Doesn't that more or less depend on the storage/volume management though?
Doing thin provisioning on a SAN, many of the potential gains from btrfs have already been covered and there's no sense paying for them twice. Reasonable data integrity protection is available if appropriately configured. In that case, yes, xfs has a lot going for it.
But on local disk none of the options look that great. LVM can't do non-crap thin provisioning. In that case if you selectively set nodatacow on btrfs and succeed in having it act like other filesystems, that's really a huge win. Nodatacow is useful for things like databases that frequently (eg mysql/innodb) implement their own CRC, but filesystem CRC is available for other applications on the same storage pool.
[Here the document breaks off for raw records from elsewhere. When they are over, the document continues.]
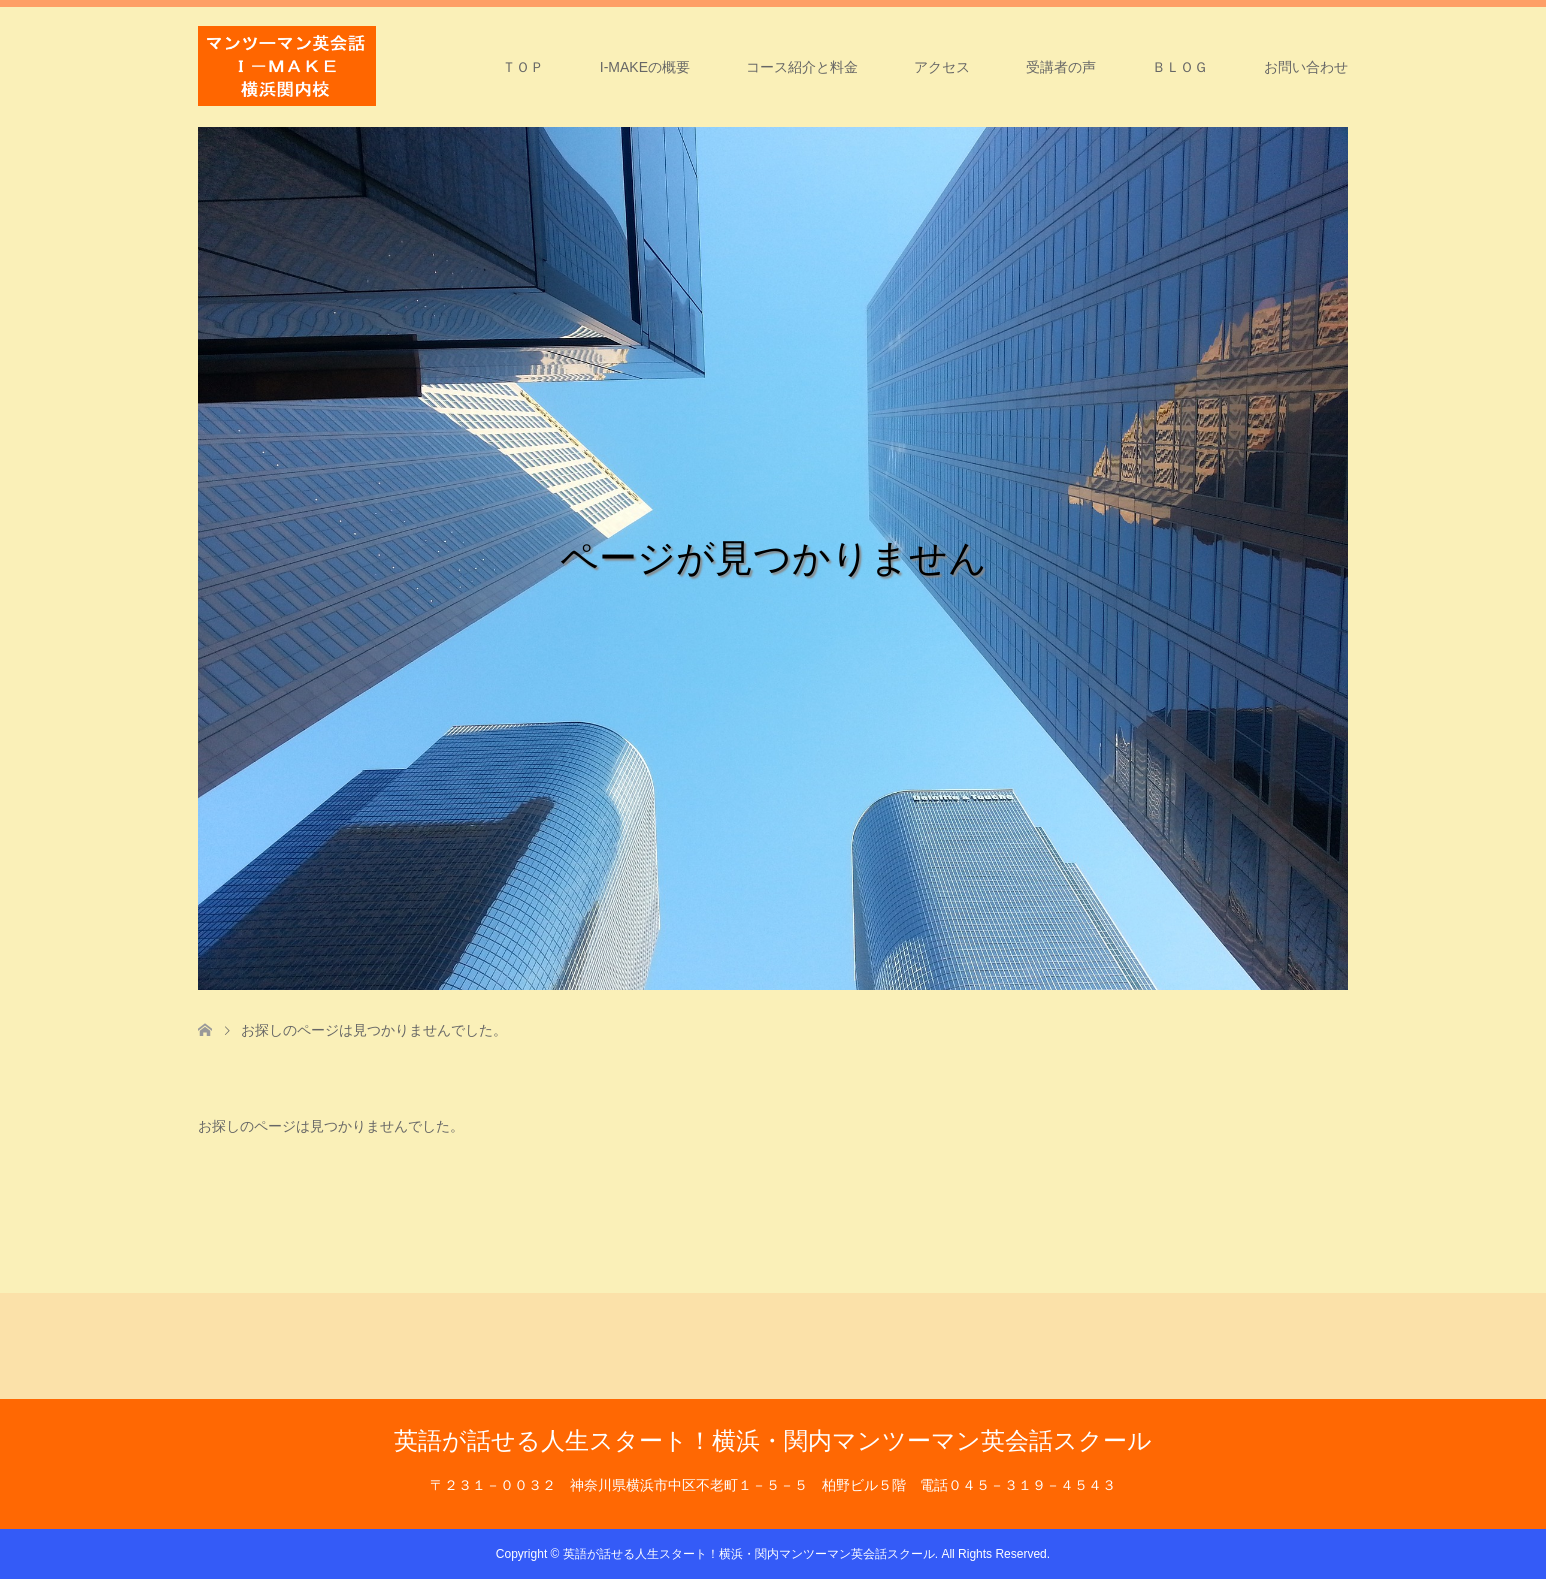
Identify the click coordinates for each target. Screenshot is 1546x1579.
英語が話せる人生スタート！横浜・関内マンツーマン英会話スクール (773, 1440)
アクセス (942, 67)
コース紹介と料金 (802, 67)
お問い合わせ (1306, 67)
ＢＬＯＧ (1180, 67)
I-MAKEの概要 (645, 67)
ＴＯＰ (523, 67)
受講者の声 (1061, 67)
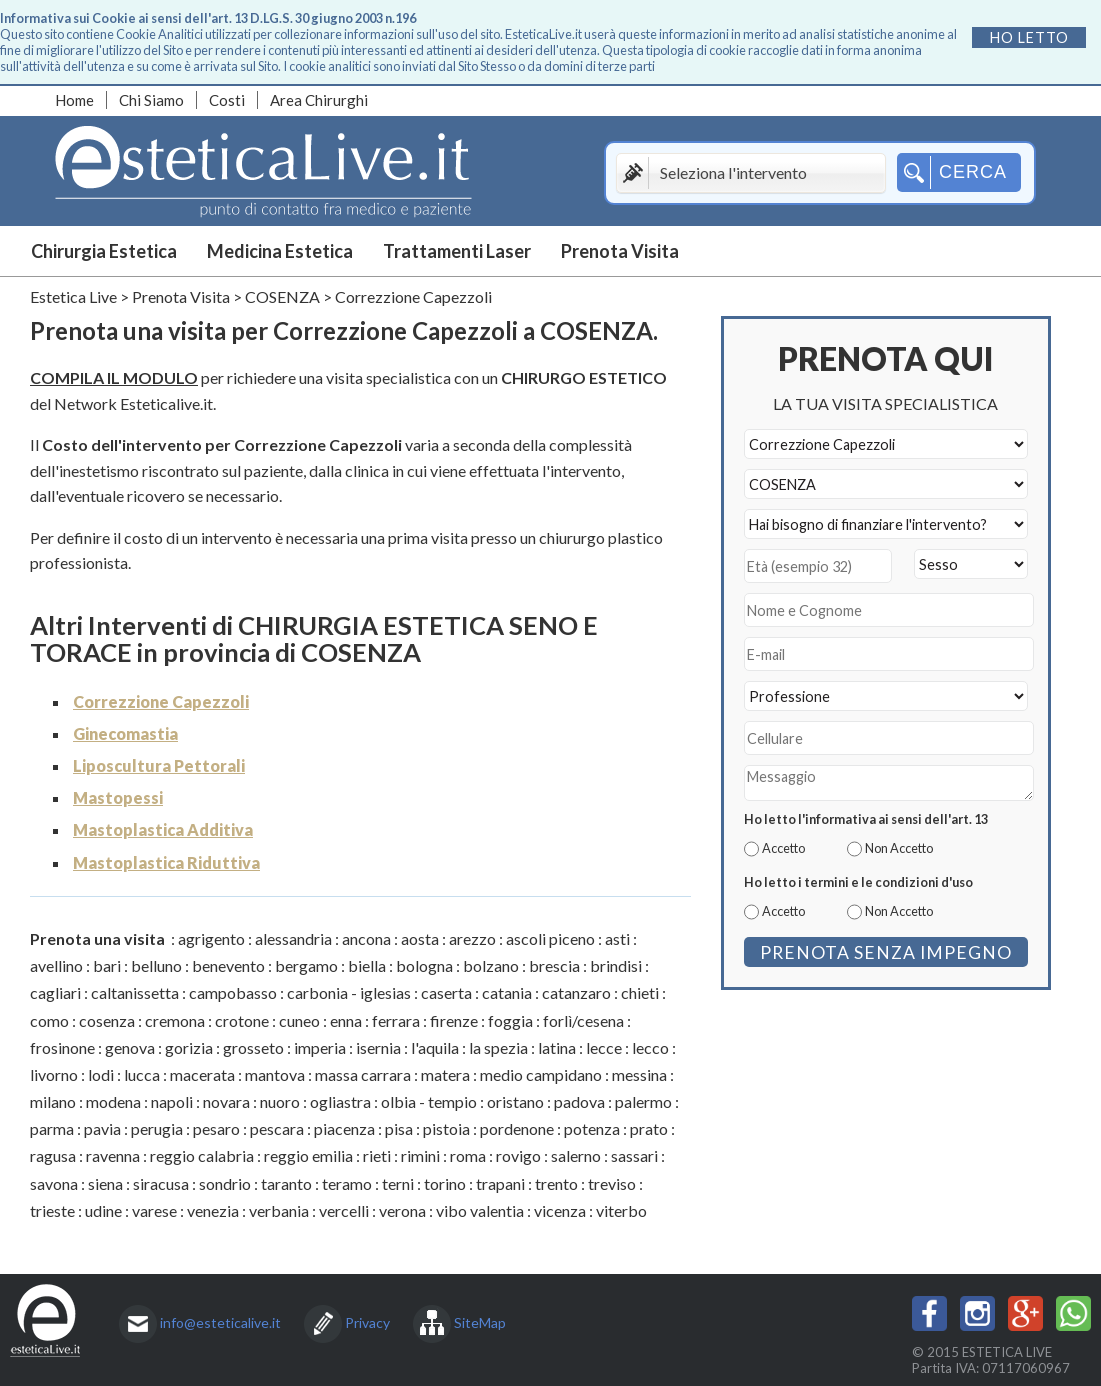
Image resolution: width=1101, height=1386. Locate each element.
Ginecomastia (125, 733)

The btrfs guys seem pretty focused on fsck for now, but RAID5/6 and subvol/file level RAID is in the works. There's no non-crap way to do this on local disk, certainly not in any way that's easy to reize or thin provision, but mixing RAID levels is no problem for a SAN.
You suggest xfs shouldn't be regarded as targeted towards big iron because its performance is relevant to current and future inexpensive hosts, but it still seems pretty specialized in that direction if inexpensive hosts need high end storage to get important features. Btrfs brings SAN functionality within the ambit of cheap local storage.
CPU to burn won't always be true, but we're getting a lot of cores these days, we're getting them cheaper than most storage solutions, and they're getting CRC acceleration instructions. I wouldn't be surprised if CRC performance on one of these 16+ thread CPUs was indistinguishable from memory bandiwdth.